### What you are asked to do
Where the line with "the right support" appears in the records below, start there and transcribe each line exactly through the last.

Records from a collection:
- - -
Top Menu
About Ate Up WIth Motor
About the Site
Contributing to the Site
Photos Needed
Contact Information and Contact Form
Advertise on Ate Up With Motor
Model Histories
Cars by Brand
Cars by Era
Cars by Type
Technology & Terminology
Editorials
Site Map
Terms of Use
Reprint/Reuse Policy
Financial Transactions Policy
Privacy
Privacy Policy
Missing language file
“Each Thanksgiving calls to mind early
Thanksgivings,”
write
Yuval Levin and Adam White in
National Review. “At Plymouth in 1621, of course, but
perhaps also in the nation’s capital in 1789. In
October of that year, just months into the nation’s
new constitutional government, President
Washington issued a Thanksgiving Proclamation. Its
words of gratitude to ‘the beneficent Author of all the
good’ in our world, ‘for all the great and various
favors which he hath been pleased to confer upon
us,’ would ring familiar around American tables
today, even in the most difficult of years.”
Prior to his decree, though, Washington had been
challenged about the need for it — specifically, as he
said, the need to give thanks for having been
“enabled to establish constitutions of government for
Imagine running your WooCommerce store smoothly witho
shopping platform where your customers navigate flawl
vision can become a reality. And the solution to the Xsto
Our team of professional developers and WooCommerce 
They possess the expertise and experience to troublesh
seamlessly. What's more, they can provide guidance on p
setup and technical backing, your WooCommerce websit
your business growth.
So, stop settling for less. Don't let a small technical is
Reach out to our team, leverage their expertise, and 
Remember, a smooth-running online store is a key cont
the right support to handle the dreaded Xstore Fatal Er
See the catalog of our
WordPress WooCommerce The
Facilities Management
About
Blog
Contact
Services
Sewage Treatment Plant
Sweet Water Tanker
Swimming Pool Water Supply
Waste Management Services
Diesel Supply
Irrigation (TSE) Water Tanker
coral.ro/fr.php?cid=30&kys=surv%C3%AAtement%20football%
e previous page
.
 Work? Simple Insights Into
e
- - -
### Your solution
the right support to handle the dreaded Xstore Fatal Er
See the catalog of our
WordPress WooCommerce The
Facilities Management
About
Blog
Contact
Services
Sewage Treatment Plant
Sweet Water Tanker
Swimming Pool Water Supply
Waste Management Services
Diesel Supply
Irrigation (TSE) Water Tanker
coral.ro/fr.php?cid=30&kys=surv%C3%AAtement%20football%
e previous page
.
 Work? Simple Insights Into
e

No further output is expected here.